Is the U.S. economy in more trouble than we realized? On Wednesday, May 13, the U.S. Census Bureau released the March 2015 Manufacturing and Trade Inventories and Sales report. Sales for March are down 2.1% compared to the same period last year. Business inventories are up 2.9% year-over-year.
The total March business inventory-to-sales ratio is at 1.36. The ratio for last March was 1.30.
So…what does that mean?
Sales Down, Business Inventories Up
The high inventory-to-sales ratio is a worrying sign for the U.S. economy. Looking back, the last time the ratio was this high was in July 2009, when our economy was still deep in the Great Recession. (Source: Federal Reserve Bank of St. Louis, last accessed May 13, 2015.)

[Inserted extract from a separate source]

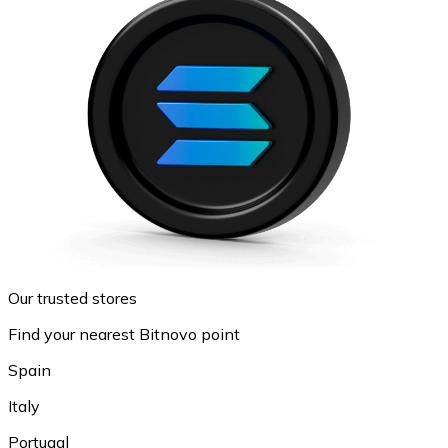
Our trusted stores
Find your nearest Bitnovo point
Spain
Italy
Portugal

Sales are down; and that is not a good sign. This means consumer spending is not doing well. The importance of consumer spending cannot be stressed enough; it makes up about two-thirds of the U.S. gross domestic product (GDP). If consumer spending does not grow, growth in the U.S. economy will stall.
Inventories are up, which is even worse in times of slow sales. Managing and storing inventories takes time and money. If sales don’t improve and inventories keep piling up, there will be a point when businesses start to lay off employees. A cut to the labor force is the last thing we need in this fragile economy.
Note that inventory is also a part of the U.S. GDP, which grew a dismal 0.2% in the first quarter of 2015. If we exclude the piling up of inventories, the growth rate will be drastically lower.
Historical Trends Indicating U.S. Economy in Recession?
Lastly, when looking at economic indicators such as inventory-to-sales ratio, you should not just look at the monthly changes, or even year-over-year changes. What you need to do is look at historical trends.
Since the early 90s, the inventory-to-sales ratio has been declining. That is, until 2008, when the economic crisis hit. Then the ratio went down again until around April 2010, where it started to rise—until now.